> _The problem_
Your result should be every line of the records below that contains the word "increase".

> _Data shown_
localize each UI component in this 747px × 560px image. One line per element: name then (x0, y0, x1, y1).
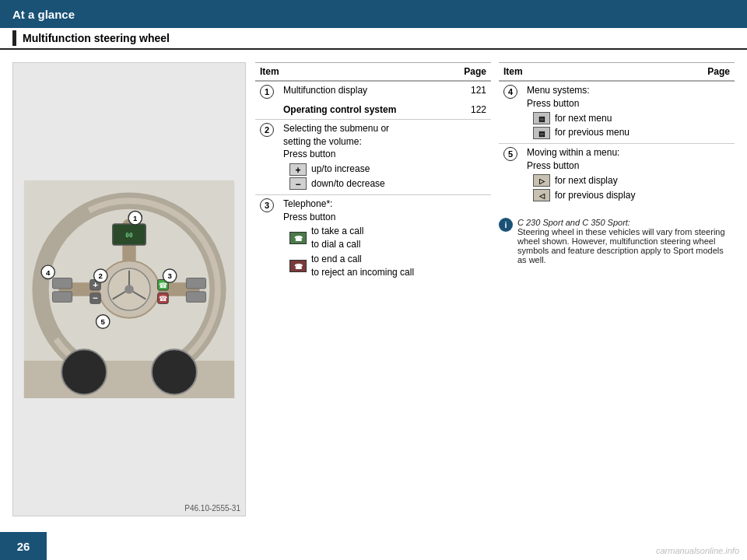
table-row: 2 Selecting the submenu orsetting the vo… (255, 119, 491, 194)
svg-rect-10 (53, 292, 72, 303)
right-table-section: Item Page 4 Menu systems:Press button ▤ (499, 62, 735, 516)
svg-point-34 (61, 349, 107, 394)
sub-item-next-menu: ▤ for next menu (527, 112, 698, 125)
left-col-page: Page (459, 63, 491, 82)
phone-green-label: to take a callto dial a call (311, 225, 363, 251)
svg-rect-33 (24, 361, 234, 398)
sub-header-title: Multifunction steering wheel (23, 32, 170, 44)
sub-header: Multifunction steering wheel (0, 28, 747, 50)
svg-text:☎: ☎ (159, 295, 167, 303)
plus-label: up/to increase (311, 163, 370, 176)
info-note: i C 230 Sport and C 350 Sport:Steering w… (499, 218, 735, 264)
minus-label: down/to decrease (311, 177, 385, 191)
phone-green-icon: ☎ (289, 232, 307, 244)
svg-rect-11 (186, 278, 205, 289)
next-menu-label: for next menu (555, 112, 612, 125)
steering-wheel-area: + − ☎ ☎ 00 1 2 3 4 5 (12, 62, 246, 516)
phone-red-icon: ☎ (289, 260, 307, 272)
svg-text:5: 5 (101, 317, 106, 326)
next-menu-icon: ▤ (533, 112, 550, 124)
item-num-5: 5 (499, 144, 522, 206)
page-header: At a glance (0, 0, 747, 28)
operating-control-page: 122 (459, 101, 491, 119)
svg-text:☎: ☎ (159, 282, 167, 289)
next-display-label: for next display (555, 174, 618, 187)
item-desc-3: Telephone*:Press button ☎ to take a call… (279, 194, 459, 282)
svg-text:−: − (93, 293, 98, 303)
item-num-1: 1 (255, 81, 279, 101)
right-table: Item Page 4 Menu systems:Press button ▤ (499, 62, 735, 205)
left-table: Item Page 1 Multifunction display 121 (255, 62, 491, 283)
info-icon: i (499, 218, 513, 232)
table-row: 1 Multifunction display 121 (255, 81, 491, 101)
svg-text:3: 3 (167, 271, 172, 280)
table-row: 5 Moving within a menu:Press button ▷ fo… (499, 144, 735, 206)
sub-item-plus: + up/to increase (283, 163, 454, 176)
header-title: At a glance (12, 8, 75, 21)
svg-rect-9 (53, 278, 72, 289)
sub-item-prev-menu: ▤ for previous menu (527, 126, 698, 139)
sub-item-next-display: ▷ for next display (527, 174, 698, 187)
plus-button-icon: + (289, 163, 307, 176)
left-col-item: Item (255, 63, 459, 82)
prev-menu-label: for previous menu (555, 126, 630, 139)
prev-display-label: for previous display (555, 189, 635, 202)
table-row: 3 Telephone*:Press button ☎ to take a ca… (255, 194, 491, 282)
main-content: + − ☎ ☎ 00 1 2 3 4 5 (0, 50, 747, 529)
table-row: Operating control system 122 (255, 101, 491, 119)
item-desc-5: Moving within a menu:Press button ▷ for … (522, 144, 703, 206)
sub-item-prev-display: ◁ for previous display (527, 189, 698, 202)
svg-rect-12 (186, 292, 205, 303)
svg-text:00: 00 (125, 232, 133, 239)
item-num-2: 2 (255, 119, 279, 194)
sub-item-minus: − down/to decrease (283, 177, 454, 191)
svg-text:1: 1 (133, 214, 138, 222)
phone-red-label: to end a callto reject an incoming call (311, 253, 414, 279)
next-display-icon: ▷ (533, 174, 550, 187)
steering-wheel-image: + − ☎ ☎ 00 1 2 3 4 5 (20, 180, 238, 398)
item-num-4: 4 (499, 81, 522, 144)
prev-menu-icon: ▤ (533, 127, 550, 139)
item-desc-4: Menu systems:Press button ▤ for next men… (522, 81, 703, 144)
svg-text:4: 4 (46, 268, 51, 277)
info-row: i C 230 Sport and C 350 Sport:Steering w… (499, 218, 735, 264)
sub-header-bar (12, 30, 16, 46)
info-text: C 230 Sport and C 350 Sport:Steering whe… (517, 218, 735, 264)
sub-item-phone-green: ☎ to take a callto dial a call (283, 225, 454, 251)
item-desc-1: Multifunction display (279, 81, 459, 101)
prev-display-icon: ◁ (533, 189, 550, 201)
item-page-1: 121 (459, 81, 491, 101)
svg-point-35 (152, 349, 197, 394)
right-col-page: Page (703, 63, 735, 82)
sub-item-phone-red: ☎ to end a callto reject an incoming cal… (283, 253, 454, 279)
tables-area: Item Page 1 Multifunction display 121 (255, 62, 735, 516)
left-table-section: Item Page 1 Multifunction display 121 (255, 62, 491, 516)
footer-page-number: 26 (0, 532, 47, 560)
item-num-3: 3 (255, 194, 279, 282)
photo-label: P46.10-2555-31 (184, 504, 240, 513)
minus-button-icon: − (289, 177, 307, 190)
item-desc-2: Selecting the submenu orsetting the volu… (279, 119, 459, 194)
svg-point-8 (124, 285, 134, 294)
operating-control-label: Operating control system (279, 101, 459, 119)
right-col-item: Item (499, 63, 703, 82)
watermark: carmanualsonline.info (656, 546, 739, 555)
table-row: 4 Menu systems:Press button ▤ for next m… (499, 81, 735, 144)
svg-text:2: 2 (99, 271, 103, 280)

> _The completed task_
plus-label: up/to increase (311, 163, 370, 176)
sub-item-plus: + up/to increase (283, 163, 454, 176)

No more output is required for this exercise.